With no offices and only part-time employees, Maret not only reduces financial risk, but is prepared for changes in the clinical development path—not an unlikely prospect in wound healing. “As a virtual company we are going to avoid getting too committed to a particular area,” says McCaleb, “If you hire a bunch of burn experts to help run your trial, they may not want to work on diabetic ulcers. We want to follow what is best for the product, not people's careers.” McCaleb, once marketing director for Amgen's Neupogen, seems acutely aware of big companies' foibles. He also admits to suffering from at least one, the herd instinct—“When Terry Winters came to me with this product I said ‘no way, what else do you have' because it was wound healing. But I was later convinced by the preclinical data.”

The key for Maret now is to secure a clinical proof of principle from which to branch out into other indications. They point to Novartis' Leukomax, a colony stimulating factor which was tried in many indications until it worked in hairy cell leukemia. Now the product is in pre-and early clinical studies for several other indications, including wound healing, according to a Novartis executive. Maret's CEO Joe Spemler, the former president & CEO of La Jolla Pharmaceutical Co. says that if the company can get the product through Phase II trials in burns, it can be partnered in other indications—which will likely require larger and more costly trials—possibly reserving the manageable burn market for their own sales force. Another important point is that Maret's peptide can be made on a peptide synthesizer, avoiding the costs of recombinantly produced proteins. “The economics are important; we don't like drugs that sell for $5,000 at a time, although you can make money there. What we have got will be very cost effective in the markets that we are going after,” says Winters.
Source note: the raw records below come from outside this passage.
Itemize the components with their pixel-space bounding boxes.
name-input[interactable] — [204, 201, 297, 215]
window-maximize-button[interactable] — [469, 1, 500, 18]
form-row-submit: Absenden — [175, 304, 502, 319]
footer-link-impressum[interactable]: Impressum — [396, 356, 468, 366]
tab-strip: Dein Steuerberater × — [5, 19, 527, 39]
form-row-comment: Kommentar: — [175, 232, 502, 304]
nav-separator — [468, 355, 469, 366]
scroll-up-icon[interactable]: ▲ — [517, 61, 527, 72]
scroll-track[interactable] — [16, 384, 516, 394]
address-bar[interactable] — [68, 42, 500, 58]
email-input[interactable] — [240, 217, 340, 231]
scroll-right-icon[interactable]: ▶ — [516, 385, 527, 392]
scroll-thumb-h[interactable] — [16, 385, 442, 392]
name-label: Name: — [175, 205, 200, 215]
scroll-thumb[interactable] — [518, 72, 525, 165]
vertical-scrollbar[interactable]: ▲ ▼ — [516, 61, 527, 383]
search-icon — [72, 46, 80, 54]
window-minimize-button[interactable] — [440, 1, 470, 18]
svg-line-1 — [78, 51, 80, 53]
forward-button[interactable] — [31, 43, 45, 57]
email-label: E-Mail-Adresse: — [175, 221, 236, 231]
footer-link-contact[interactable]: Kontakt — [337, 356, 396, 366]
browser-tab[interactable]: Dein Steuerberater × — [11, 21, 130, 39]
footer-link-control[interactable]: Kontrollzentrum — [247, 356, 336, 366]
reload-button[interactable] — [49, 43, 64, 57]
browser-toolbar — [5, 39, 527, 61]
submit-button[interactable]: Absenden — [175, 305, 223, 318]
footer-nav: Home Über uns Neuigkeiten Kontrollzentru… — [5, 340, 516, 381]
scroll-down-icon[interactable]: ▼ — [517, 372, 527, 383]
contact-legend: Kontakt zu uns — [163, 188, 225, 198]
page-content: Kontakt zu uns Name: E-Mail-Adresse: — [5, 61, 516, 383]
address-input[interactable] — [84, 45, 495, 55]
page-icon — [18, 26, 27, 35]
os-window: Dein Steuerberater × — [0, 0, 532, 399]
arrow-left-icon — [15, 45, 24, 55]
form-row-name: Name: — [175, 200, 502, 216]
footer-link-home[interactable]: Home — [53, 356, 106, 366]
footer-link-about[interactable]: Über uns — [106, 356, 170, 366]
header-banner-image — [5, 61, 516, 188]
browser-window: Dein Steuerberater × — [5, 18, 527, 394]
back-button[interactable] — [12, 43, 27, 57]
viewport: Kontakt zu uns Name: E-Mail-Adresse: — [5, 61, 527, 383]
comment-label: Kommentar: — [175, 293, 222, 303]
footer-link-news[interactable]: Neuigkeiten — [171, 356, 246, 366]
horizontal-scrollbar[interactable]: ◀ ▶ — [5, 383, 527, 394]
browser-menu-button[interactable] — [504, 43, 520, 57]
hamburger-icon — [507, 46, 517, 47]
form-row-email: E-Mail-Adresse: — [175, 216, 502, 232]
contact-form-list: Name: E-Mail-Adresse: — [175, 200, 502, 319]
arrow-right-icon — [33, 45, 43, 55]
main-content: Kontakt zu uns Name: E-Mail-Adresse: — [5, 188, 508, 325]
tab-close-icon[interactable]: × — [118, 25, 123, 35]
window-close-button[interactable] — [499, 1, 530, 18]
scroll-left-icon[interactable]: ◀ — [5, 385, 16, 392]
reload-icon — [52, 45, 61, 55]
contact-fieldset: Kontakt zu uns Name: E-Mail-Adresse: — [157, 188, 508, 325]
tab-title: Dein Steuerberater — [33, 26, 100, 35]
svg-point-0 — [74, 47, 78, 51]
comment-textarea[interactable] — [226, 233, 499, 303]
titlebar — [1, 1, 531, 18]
“Because of the negative experience of the fallen warriors of the past—both Telios and ProCyte had peptides too—we got some ‘nos' from other VCs when we were raising money,” Winters declares. “It takes someone knowledgeable in science and the pharmaceutical business to recognize that wound healing is still a major opportunity. The bottom line is that if you have something that works, then there is a very large unserved market out there for you. We commissioned a study from The Wilkerson Group in which they underpriced our products and used low market penetrations and came up with a market covering burns and ulcers in excess of $2 billion. Now that's interesting.”